How Habito brought digital mortgage fraud to light
Habito is an online mortgage broker and lender, whose mission is to make it easier to get a mortgage and buy a home. It regularly tops lists of best mortgage brokers in the UK thanks to its network of over 90 lending partners, through which it has delivered over $9 billion worth of loans. With its 2020 closure of a $42.6 million series C investment round, it is even expanding its services into its own line of mortgage offerings.
Given this spectacular growth, keeping tight controls to prevent fraud from reaching partners without adding undue friction to customer journeys is a key objective of the company’s onboarding and risk mitigation strategies.
Resistant AI has helped us to drastically reduce both the time it takes to catch fraud, and the amount of fraud that makes it past us to lenders.
Habito’s Fraud Challenge
Broadens your horizons to the risks that exist with digital documentation which are hard to spot with the human eye alone.
The usual escalation between fraudsters and investigators started to break down when it came to digital documents: forgeries on digital account statements and employment records were becoming forensic and invisible to the human eye.
As a result, first-line risk teams were struggling to assess the authenticity of documents, and escalated cases were taking longer for financial crime investigators to resolve. To confirm the authenticity of documents, the teams were increasingly relying on outreach to the institutions that issued the documents, which slowed down decisions — if they got a response at all.
This new situation threatened to bottleneck growth in an otherwise clockwork operation that prides itself on consistent iteration and execution. To address this rising challenge, Habito turned to Resistant AI’s Document Forensics.
New workflows simplify acceptance and speed up reviews
Resistant AI was integrated as part of the application process and workflow triggers were tied to the various verdicts provided to each document. Applications with “Warning” or “High Risk” documents triggered escalations to the Financial Fraud Investigation team.

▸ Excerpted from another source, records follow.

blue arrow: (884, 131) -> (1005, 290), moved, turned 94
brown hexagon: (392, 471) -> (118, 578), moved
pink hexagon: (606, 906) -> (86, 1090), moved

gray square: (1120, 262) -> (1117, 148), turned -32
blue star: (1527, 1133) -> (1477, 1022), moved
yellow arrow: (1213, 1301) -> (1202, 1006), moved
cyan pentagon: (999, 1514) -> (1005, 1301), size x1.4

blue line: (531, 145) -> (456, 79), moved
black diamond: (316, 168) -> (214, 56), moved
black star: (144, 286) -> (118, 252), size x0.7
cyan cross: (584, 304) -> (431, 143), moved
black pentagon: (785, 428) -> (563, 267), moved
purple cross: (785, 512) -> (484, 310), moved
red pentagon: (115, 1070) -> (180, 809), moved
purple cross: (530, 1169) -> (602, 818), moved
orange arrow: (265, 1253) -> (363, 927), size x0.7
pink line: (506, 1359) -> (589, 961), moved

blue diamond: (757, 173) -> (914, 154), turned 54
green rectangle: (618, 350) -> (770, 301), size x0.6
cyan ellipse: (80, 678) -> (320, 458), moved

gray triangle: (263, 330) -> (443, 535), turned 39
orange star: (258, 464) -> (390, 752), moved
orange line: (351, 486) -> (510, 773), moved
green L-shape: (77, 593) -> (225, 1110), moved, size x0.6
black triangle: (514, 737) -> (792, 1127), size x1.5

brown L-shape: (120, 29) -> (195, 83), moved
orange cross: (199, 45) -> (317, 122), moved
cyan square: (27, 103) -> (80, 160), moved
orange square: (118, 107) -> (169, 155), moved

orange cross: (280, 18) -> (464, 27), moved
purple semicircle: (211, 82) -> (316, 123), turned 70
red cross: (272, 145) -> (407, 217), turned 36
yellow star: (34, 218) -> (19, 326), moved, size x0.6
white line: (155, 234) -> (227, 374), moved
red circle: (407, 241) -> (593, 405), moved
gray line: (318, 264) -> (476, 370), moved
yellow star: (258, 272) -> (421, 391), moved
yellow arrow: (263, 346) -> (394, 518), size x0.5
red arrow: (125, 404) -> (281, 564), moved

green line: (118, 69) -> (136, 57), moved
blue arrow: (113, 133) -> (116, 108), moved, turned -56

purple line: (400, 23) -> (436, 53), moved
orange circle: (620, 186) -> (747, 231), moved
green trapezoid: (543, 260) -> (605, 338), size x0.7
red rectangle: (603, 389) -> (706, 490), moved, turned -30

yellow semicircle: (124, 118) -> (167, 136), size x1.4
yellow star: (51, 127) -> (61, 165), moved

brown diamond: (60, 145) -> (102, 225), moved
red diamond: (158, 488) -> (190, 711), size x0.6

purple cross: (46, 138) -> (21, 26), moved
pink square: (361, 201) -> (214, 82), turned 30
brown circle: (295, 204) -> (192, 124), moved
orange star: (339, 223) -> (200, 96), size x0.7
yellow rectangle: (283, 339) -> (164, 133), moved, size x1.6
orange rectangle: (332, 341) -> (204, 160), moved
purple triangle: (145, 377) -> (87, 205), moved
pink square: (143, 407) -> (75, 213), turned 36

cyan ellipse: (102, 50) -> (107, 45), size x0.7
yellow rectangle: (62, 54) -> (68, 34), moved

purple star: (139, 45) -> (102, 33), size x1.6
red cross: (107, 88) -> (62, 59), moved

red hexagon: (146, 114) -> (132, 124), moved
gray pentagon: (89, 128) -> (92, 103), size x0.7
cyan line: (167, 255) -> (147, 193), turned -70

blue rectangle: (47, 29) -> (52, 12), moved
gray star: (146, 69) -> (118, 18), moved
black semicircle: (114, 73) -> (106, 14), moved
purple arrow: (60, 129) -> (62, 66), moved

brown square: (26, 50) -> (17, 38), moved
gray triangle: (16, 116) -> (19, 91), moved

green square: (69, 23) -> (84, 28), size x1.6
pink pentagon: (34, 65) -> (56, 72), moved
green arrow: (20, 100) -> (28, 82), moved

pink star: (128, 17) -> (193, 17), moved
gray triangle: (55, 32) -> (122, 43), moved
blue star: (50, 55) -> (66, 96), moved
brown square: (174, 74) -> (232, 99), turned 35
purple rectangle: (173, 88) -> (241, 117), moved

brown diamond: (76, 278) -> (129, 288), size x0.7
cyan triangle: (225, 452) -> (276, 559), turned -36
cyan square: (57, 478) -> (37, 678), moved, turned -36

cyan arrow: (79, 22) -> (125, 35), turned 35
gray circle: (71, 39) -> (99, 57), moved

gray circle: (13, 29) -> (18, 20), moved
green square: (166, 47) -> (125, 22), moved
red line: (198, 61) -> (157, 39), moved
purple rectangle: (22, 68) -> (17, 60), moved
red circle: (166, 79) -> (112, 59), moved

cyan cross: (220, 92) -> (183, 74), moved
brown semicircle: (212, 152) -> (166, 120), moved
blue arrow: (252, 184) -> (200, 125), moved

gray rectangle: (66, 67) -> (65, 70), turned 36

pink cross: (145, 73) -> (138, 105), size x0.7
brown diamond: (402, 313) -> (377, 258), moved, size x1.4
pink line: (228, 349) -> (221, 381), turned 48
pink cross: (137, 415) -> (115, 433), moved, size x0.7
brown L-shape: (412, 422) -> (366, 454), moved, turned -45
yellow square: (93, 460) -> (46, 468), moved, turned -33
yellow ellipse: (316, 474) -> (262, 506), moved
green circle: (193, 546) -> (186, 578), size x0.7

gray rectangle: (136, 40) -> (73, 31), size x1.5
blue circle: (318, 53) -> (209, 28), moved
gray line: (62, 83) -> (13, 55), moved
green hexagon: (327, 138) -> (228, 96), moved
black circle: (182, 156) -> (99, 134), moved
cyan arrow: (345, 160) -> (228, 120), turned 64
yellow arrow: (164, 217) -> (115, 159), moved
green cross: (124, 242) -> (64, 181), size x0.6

If the forensic analysis demonstrated clear attempts at fraudulent manipulation, the application could be declined immediately. The team would then be freed up to log the results and analyze them for fraud trends to build their risk intelligence. In less clear cut cases where deeper investigation was needed, time spent on each case was cut by 52 minutes.
Meanwhile, confidence in Resistant AI’s verdicts of authenticity meant applications with documents that met that standard could automatically move on to underwriting stages. In these cases, document assessment was reduced to mere seconds.
Since it only takes 50-80 authentic samples to create new “Trusted” models of authenticity, coverage of the document types Habito dealt with increased daily in production from the incoming stream of documents.